» What to produce: Please reproduce the data exactly and omit the pictures.

» Stored data entries:
★ ★ ★ ★ ★ ★ ★

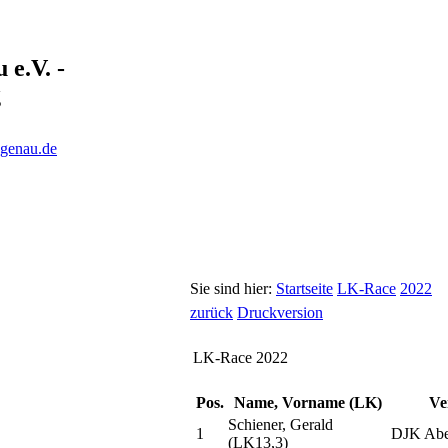
e.V. -
g
ngenau.de
Sie sind hier:
Startseite
LK-Race
2022
zurück
Druckversion
LK-Race 2022
Pos.
Name, Vorname (LK)
Ve
Schiener, Gerald
1
DJK Abe
(LK13,3)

★ ★ ★ ★ ★ ★ ★

» Result for this task:
e.V. -
g
ngenau.de
Sie sind hier:
Startseite
LK-Race
2022
zurück
Druckversion
LK-Race 2022
Pos.
Name, Vorname (LK)
Ve
Schiener, Gerald
1
DJK Abe
(LK13,3)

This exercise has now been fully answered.